Il n’est pas exagéré d’affirmer que Roma Aeterna, est plus convainquant que « La porte des mondes ». Il se dégage de ce titre tardif une véritable réflexion sur l’Histoire alors que dans l’uchronie juvénile de l’auteur, la divergence n’offrait qu’un prétexte à des aventures tout au plus distrayantes. Robert Silverberg balaie mille cinq cents années de Pax Romana en se focalisant volontairement sur quelques instants cruciaux de cette Histoire alternative. Il instaure un dialogue entre les œuvres vives de l’Histoire – ce temps long des permanences mentales et structurelles délimité par l’historien Fernand Braudel – et le tressautement éphémère de l’existence humaine. De cet échange résulte, non une révision de l’Histoire, mais une variante et on se rend compte que si l’Histoire a bifurqué, ce n’est pas pour emprunter un sentier radicalement différent. Pour s’en convaincre, il suffit de dérouler le fil des événements relatés dans Roma Aeterna. On y retrouve globalement et jusque dans les dates – une fois la conversion faite dans le calendrier chrétien – une ligne historique qui correspond à la nôtre.

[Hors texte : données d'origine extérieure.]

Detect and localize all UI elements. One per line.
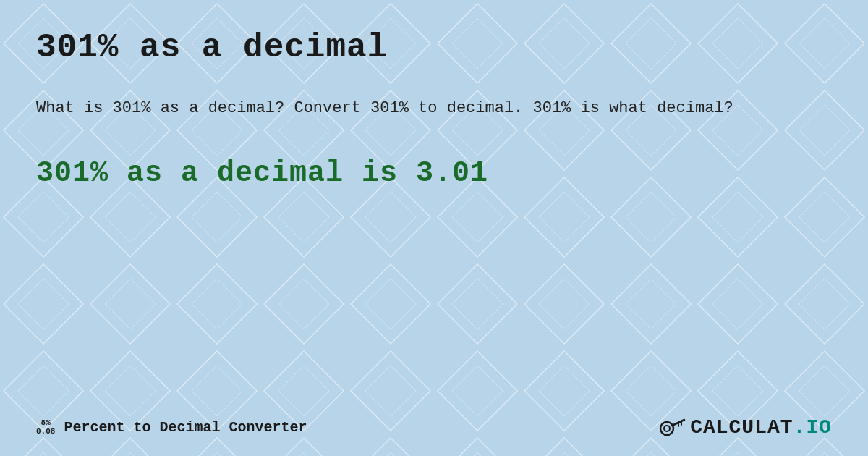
logo: CALCULAT.IO bbox=[657, 413, 832, 442]
logo-text-accent: .IO bbox=[793, 416, 832, 439]
main-content: 301% as a decimal What is 301% as a deci… bbox=[0, 0, 868, 211]
footer-left: 8% 0.08 Percent to Decimal Converter bbox=[36, 418, 307, 436]
svg-point-4 bbox=[660, 422, 673, 435]
result-section: 301% as a decimal is 3.01 bbox=[36, 157, 832, 190]
fraction-top: 8% bbox=[41, 418, 51, 427]
percent-fraction: 8% 0.08 bbox=[36, 418, 55, 436]
fraction-bottom: 0.08 bbox=[36, 427, 55, 436]
page-title: 301% as a decimal bbox=[36, 29, 832, 67]
logo-text-main: CALCULAT bbox=[690, 416, 793, 439]
svg-point-5 bbox=[664, 426, 670, 431]
logo-text: CALCULAT.IO bbox=[690, 416, 832, 439]
footer-label: Percent to Decimal Converter bbox=[64, 419, 307, 436]
result-text: 301% as a decimal is 3.01 bbox=[36, 157, 832, 190]
logo-icon bbox=[657, 413, 686, 442]
description-text: What is 301% as a decimal? Convert 301% … bbox=[36, 96, 832, 121]
footer: 8% 0.08 Percent to Decimal Converter CAL… bbox=[0, 413, 868, 442]
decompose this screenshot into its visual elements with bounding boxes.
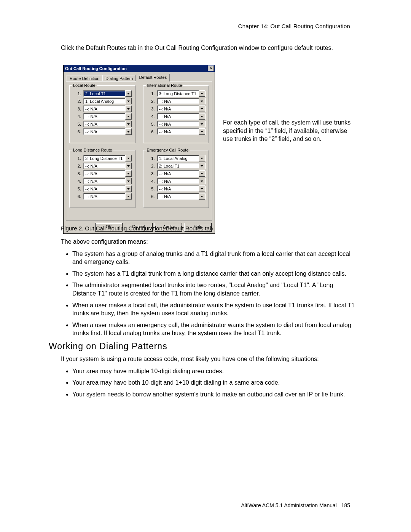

On peut évidemment avancer quelques bémols. L’approche historique de Silverberg privilégie le point de vue des puissants. L’auteur s’écarte très rarement du milieu de l’aristocratie et délaisse les petites gens, cette plèbe ravalée au rang de prolétariat laborieux et dangereux. C’est également une approche très politique qui remise en arrière plan l’évolution des arts, des sciences et des techniques. A l’exception des textes « Avec César dans les Bas-Fonds » et « Une fable des bois véniens », on relève l’absence de ce souffle vital qui anime les plus belles réussites de l’auteur. La reconstitution historique est impeccable de vraisemblance mais on aurait souhaité davantage de chaleur humaine et de passion ; tout ce qui finalement fait le sel de l’Histoire et distingue le roman de l’essai académique.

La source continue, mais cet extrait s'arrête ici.